● **Your objective**: Everything in the data below is left aside except the lines from the one containing "More Ways to Look and Feel Your Best" through the one containing "Durban-based Producer DJ Mpho"; repeat those exactly.

● **Data for review**:
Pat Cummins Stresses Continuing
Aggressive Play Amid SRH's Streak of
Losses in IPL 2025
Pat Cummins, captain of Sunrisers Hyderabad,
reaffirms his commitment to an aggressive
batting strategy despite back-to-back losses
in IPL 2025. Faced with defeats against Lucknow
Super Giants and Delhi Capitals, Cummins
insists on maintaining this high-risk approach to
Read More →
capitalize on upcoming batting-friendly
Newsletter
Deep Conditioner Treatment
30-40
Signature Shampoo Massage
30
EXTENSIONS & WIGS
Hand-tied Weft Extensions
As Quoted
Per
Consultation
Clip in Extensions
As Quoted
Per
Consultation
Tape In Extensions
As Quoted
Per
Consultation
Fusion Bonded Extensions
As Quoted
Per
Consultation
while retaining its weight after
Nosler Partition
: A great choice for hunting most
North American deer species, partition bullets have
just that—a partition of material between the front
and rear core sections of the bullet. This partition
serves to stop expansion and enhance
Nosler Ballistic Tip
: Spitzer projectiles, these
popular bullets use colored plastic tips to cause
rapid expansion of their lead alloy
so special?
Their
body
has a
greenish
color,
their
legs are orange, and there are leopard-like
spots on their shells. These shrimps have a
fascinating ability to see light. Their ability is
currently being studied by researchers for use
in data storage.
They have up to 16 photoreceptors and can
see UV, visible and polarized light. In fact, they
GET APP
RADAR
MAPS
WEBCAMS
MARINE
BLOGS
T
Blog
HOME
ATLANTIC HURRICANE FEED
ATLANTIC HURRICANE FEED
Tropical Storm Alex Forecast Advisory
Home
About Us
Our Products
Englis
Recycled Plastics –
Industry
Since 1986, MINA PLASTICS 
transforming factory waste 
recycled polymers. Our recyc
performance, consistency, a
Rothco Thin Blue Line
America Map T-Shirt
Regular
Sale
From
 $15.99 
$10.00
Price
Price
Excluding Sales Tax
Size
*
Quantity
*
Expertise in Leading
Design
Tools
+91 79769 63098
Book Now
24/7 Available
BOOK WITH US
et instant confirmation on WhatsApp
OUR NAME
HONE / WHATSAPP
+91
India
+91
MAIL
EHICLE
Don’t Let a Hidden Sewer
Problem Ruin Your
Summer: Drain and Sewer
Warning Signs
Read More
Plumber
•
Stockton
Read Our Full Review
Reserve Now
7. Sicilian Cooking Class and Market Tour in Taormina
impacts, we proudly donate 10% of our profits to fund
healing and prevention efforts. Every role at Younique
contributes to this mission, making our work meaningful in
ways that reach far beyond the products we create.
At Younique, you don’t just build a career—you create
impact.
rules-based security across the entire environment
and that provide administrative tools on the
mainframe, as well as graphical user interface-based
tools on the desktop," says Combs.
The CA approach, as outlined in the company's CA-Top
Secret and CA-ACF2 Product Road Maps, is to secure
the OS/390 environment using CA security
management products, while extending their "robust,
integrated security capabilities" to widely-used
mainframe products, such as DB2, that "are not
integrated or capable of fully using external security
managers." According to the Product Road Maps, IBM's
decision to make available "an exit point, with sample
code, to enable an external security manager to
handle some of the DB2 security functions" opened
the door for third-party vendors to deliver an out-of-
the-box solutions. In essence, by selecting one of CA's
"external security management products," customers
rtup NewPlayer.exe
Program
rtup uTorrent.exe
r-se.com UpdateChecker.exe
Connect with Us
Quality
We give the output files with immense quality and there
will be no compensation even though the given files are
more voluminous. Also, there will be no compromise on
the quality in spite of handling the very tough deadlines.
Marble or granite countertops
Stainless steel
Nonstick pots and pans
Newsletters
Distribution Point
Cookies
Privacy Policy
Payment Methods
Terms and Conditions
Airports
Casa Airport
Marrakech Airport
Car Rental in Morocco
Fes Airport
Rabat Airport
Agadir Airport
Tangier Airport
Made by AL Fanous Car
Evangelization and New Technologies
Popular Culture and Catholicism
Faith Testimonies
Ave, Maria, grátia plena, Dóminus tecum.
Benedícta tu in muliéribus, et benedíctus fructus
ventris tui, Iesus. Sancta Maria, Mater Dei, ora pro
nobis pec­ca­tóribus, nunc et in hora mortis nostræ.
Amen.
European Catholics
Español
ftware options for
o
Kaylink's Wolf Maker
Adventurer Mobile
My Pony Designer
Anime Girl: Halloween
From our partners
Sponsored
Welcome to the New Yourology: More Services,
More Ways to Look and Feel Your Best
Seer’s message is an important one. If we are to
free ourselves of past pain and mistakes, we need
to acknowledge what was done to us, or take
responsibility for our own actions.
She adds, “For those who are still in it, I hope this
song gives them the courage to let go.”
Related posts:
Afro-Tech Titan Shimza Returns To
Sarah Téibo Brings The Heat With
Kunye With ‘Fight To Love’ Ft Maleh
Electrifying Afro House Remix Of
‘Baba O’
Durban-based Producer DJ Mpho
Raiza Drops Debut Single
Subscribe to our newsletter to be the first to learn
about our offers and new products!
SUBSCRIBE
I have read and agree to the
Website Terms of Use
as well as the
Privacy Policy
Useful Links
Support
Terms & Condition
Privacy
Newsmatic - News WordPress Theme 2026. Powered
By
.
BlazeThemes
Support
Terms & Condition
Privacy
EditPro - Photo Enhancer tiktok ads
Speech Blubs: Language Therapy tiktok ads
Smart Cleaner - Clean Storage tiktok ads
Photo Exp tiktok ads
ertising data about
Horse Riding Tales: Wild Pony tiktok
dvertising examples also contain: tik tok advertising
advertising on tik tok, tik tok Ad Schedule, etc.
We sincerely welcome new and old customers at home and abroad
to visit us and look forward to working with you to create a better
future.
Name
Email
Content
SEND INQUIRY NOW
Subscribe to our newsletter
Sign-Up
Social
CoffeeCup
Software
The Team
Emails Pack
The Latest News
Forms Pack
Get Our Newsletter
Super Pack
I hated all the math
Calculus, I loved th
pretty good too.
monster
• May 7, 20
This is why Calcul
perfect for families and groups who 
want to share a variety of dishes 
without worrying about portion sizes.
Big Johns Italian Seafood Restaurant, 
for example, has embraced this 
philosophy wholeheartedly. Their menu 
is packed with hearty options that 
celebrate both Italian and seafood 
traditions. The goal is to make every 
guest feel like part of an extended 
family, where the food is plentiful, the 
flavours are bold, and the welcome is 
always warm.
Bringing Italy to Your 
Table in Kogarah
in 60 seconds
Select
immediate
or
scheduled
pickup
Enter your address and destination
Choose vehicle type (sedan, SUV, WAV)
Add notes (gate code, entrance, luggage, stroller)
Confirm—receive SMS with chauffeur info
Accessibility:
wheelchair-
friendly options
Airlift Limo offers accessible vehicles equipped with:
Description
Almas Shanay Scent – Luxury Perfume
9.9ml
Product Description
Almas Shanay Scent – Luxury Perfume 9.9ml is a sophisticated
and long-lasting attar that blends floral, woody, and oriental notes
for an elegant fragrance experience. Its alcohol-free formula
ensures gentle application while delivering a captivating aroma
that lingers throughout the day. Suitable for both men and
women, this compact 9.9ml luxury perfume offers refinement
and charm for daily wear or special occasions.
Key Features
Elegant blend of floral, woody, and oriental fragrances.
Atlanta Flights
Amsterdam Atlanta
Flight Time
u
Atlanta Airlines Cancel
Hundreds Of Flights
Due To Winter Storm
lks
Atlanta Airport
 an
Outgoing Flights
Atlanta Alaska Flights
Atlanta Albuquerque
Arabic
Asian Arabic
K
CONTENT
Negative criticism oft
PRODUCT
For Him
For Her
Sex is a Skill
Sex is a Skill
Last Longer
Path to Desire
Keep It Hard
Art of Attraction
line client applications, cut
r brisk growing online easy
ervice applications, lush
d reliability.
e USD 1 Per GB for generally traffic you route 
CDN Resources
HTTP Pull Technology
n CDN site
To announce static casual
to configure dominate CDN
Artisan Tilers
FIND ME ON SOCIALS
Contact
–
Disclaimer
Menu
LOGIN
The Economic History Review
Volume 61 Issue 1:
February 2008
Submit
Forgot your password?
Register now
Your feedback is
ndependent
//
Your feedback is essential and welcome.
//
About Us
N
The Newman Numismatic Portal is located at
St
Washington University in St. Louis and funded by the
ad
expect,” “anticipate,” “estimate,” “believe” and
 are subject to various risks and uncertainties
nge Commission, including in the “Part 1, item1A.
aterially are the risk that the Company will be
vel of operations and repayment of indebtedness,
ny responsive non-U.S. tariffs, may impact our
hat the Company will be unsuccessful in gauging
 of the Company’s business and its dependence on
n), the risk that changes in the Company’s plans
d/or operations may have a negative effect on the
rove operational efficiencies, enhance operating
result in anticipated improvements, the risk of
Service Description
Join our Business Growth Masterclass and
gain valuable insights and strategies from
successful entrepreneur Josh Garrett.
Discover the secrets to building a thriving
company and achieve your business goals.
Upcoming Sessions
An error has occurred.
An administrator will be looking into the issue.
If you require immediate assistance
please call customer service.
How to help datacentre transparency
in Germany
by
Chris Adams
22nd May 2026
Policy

● **Solution to this problem**:
More Ways to Look and Feel Your Best
Seer’s message is an important one. If we are to
free ourselves of past pain and mistakes, we need
to acknowledge what was done to us, or take
responsibility for our own actions.
She adds, “For those who are still in it, I hope this
song gives them the courage to let go.”
Related posts:
Afro-Tech Titan Shimza Returns To
Sarah Téibo Brings The Heat With
Kunye With ‘Fight To Love’ Ft Maleh
Electrifying Afro House Remix Of
‘Baba O’
Durban-based Producer DJ Mpho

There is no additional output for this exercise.